Paid administrative leave. Certain kinds of employees should not be present at their jobs pending adjudication of their cases. People who have threatened or assaulted their co-workers, serious sexual harassers, those who have stolen agency property and folks who have threatened to sabotage agency computers or other property are examples of such employees. In spite of the fact that it may seem morally repugnant to allow them to get paid for staying away and may be seen by them or their co-workers to be a windfall, it is usually an effective method to defeat the argument that an agency has not actually lost confidence in them or that they are not having an adverse impact on the agency's mission.
Although a given employee may be delighted to be on paid administrative leave, it is irrelevant whether he likes it or not, because placement on "admin" leave is largely an unappealable action. As a footnote, those who have committed crimes may have to be put on paid administrative leave rather than be suspended under the crime provision. This occurs, not infrequently, when the prosecutors choose not to share information with an agency due to their unwillingness to reveal their case in "mere" administrative proceedings and thus possibly compromise the criminal case. When this occurs, the crime provision is simply not an option.
- Hide the cookies. When the crime provision is inapplicable and an agency chooses not to place the employee on paid administrative leave, there is still one more option. At the very least, the agency should separate the employee from the continued ability to do what he is accused of doing. If he has misused a computer, deny him further access; if he has stolen from the petty cash fund, make someone else the petty cash fund cashier; if he has misused his credit card or cellular phone, take the card or phone away; and if he sexually harassed co-workers, place him in the agency monastery.
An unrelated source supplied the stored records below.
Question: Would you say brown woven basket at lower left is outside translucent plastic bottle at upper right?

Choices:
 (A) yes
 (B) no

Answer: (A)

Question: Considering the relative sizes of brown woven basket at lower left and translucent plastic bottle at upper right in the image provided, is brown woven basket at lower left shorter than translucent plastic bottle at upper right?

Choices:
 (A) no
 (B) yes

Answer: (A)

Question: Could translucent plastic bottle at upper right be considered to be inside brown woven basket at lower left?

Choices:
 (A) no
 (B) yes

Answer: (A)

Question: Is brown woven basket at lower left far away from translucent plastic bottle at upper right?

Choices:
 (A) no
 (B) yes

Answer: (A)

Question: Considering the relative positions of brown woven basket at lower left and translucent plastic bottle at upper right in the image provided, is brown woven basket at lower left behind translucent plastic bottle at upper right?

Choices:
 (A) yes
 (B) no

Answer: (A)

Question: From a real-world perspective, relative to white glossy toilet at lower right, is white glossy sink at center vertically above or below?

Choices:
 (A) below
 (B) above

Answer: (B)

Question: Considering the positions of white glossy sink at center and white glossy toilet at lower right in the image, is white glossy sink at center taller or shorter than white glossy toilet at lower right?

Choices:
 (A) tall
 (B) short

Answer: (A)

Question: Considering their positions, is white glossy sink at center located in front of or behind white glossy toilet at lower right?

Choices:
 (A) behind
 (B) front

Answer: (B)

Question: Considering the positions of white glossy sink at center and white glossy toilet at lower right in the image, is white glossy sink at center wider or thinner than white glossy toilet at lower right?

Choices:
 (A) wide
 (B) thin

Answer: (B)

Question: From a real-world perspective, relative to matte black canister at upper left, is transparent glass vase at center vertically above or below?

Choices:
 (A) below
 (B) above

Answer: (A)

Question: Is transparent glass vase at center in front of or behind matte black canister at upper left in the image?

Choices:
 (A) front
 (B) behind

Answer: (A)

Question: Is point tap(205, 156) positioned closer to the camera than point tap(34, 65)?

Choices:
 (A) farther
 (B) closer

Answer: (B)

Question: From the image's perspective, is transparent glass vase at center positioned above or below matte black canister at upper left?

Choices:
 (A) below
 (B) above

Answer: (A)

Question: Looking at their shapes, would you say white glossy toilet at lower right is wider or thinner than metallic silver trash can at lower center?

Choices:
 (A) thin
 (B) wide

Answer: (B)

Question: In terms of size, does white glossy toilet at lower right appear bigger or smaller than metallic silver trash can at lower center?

How does an agency expect the MSPB to believe it has lost trust and confidence in the employee or that the agency mission was negatively impacted when, having full knowledge that the employee misused government property, it allowed him to continue to use it while the action was pending?
Delays by agencies in investigating and processing disciplinary actions are widespread, largely without justification and morally indefensible. If these unnecessary delays result in harmful error, the agency will lose its case. Even if there is no harmful error, the agency will weaken its case, perhaps fatally, by delaying. So keep things moving, and once it looks like removal may be the goal, get the employee off the work site or at least away from the cookie jar. Otherwise, an employee who ought not to be on the job will stay there.
William N. Rudman is an attorney specializing in federal employment law. He retired from federal service in 1993 as deputy undersecretary of Defense and director of the Defense Technology Security Administration. He conducts training in federal employee discipline and performance issues for the Brookings Institution and Government Executive.